Consider the differential equation: $$x''(t) + q(t) x(t) = 0 \qquad , a\leq t\leq b$$ , where $q$ is a continuous function. If $\min_{t\in [a,b]} q(t) > k^2 \pi^2 (b-a)^{-2}$ for some positive integer $k$, I'm asked to show that $x(t)$ (real solution) has at least $k$ zeros in the interval $[a,b]$.
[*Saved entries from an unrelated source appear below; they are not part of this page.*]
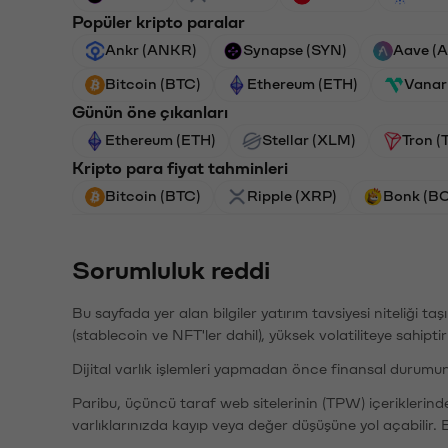
Popüler kripto paralar
Ankr (ANKR)
Synapse (SYN)
Aave (
Bitcoin (BTC)
Ethereum (ETH)
Vanar
Günün öne çıkanları
Ethereum (ETH)
Stellar (XLM)
Tron (
Kripto para fiyat tahminleri
Bitcoin (BTC)
Ripple (XRP)
Bonk (B
Sorumluluk reddi
Bu sayfada yer alan bilgiler yatırım tavsiyesi niteliği ta
(stablecoin ve NFT'ler dahil), yüksek volatiliteye sahipti
Dijital varlık işlemleri yapmadan önce finansal durumu
Paribu, üçüncü taraf web sitelerinin (TPW) içeriklerin
varlıklarınızda kayıp veya değer düşüşüne yol açabilir. 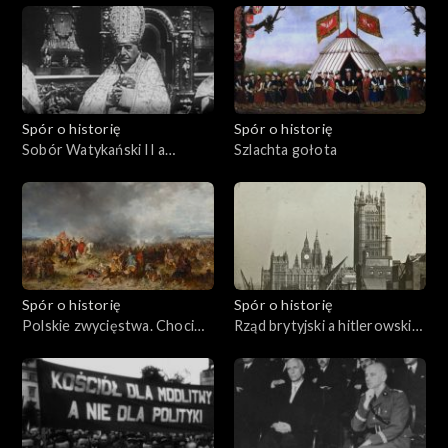
Spór o historię
Spór o historię
Sobór Watykański II a
Szlachta gołota
komunizm
Spór o historię
Spór o historię
Polskie zwycięstwa. Chocim
Rząd brytyjski a hitlerowskie
1621
Niemcy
My work so far: WLOG set $[a,b]=[0,1]$ (any other closed interval can be approached by a linear transformation, and the study will apply). The real solutions of: $$y''(t) + \pi^2 k^2 y(t) = 0 \quad , 0\leq t\leq 1$$ , are written as: $$y(t) = C_1 \cos(k\pi t) + C_2 \sin (k\pi t) \qquad , 0\leq t\leq 1$$ Having in mind the Sturm comparison theorem, I would have to show that there is some solution in this family which has at least $k+1$ zeros in the interval $[0,1]$, since that would imply that for each pair of consecutive zeros of $y$ in $[0,1]$, there's one zero of $x$; resulting in $k$ zeros of $x$. Again, writting $w=k\pi t \in [0,k\pi]$ the situation is equivalent to describing the zeros of $C_1\cos(w)+C_2\sin(w)$ in the interval $[0,k\pi]$. The thing is, no matter how I choose $C_1,C_2\in \mathbb{R}$, the solutions displayed seem to just have $k$ zeros in the studied interval. Also, the result should be true and the book that I took the problem from suggest using the exact same argument as I did.
Any suggestion will be appreciated :)
You are nearly done. $y(t)=\sin(k\pi t)$ has $k+1$ roots $t=\frac{m}{k}$, $m=0,1,...,k$ in the interval $[0,1]$.